The euro also fell, hit by a report in a Belgian newspaper that the Franco-Belgium bailout of Dexia bank -- the first casualty of the euro zone sovereign debt crisis -- was on the verge of a collapse.
Market volumes were low, with the twin threats of a flagging US economy and Europe’s inexorably worsening sovereign debt crisis heightening risk aversion.
“If it gets much thinner, it’s going to stop,” said Martin Angel, a dealer at Patersons Securities in Perth.
Sentiment worsened after the release of the HSBC flash manufacturing purchasing managers’ index (PMI), the earliest indicator of China’s industrial activity, which slumped in November to 48, a low not seen since March 2009.
MSCI’s broadest index of Asia Pacific shares outside Japan fell 1.9%, with the materials, energy and technology sectors leading losses.
In Australia, heavyweight miners BHP Billiton and Rio Tinto fell 2.6% and 1.7% respectively, while South Korean tech giant Samsung Electronics shed more than 2%.

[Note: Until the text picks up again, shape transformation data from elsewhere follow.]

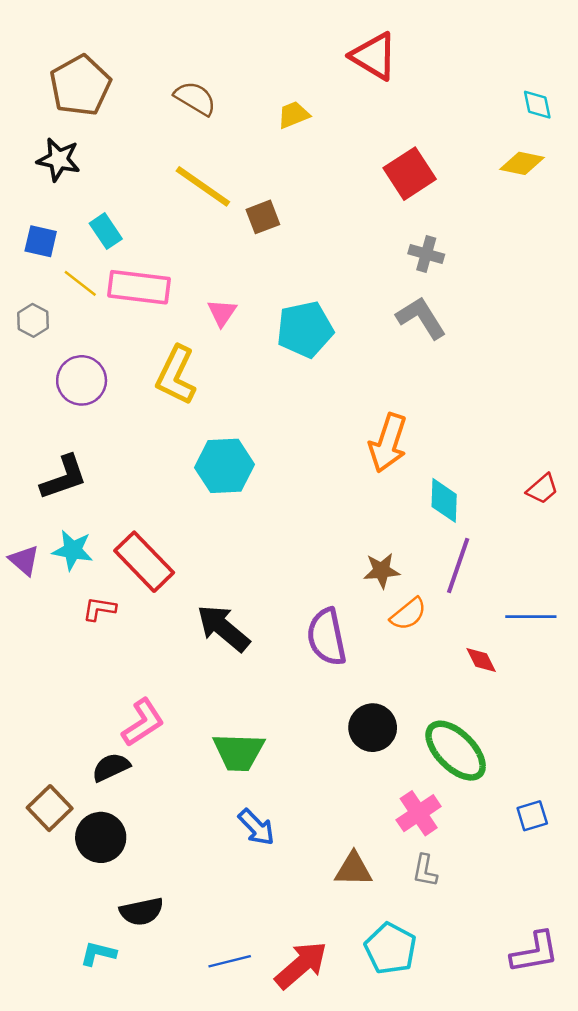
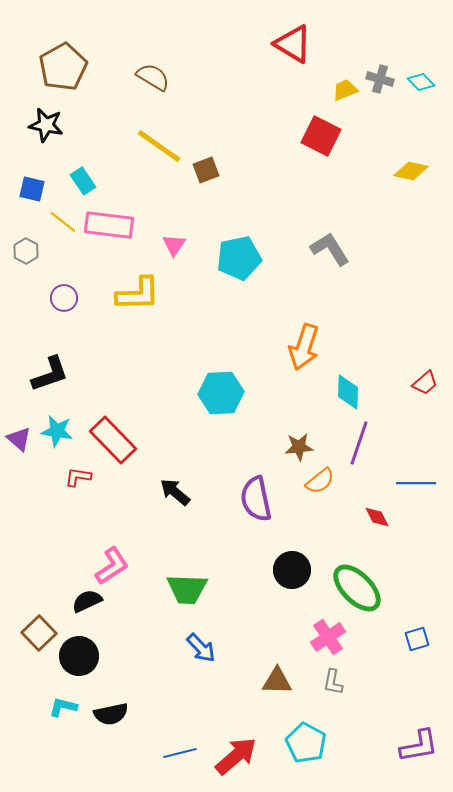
cyan diamond: (537, 105) -> (421, 82), turned -32
yellow trapezoid: (293, 115) -> (345, 90), moved
yellow diamond: (522, 163) -> (411, 171), moved
red square: (410, 174) -> (321, 136), turned -30
gray cross: (426, 254) -> (380, 79), moved
yellow L-shape: (176, 375) -> (138, 294), turned -117
purple circle: (82, 380) -> (64, 298), size x0.7
cyan hexagon: (225, 466) -> (221, 393), moved
black arrow: (223, 628) -> (175, 492), size x0.7
cyan L-shape: (98, 954) -> (63, 707), moved

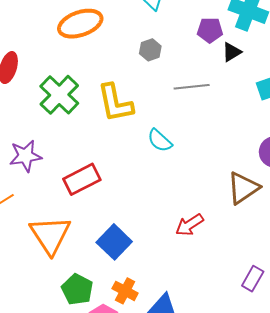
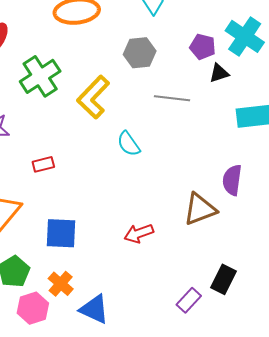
gray hexagon: (150, 50) -> (140, 53), size x1.4
yellow L-shape: (115, 103) -> (93, 97), turned 42
red rectangle: (82, 179) -> (43, 164), size x0.6
blue square: (114, 242) -> (61, 233), turned 36

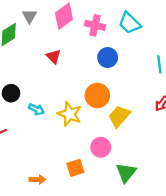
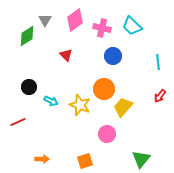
orange square: (75, 168) -> (85, 161), moved
green triangle: (126, 173) -> (141, 159), moved
orange arrow: (37, 179) -> (42, 159), moved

Tokyo markets were closed for a holiday.
US stocks had fallen around 0.5% on Tuesday, their fifth successive losing session, after data showed the economy grew at a 2% annual rate in the third quarter, below the initial estimate of 2.5%.
S&P 500 futures traded in Asia fell 1.2%, with losses accelerating after the HSBC flash PMI, suggesting more falls to come on the last day of Wall Street trading before the Thanksgiving holiday.
The euro fell 0.3% to around $1.3462, while the dollar rose a similar percentage against a basket of major currencies as investors sought safety.
Reaction to the Dexia report reversed earlier gains for the single currency, made after the International Monetary Fund said it was beefing up its lending instruments to help shield some smaller countries from the euro zone debt crisis.
The spreading crisis -- which has pushed up risk premiums for Spanish, French, Italian and Belgian government bonds -- is making it increasingly hard for European banks to access dollar funding in the money markets.
The stresses pushed dollar LIBOR rates, the benchmark for banks lending to each other, up for the 102nd straight session on Tuesday to double the level since July.
Euro/dollar cross currency swaps, which measure the cost of swapping euros into dollars, are at the most expensive levels since 2008.
US crude oil fell more than $1 a barrel to $96.85 on fears that a slowing growth will reduce demand.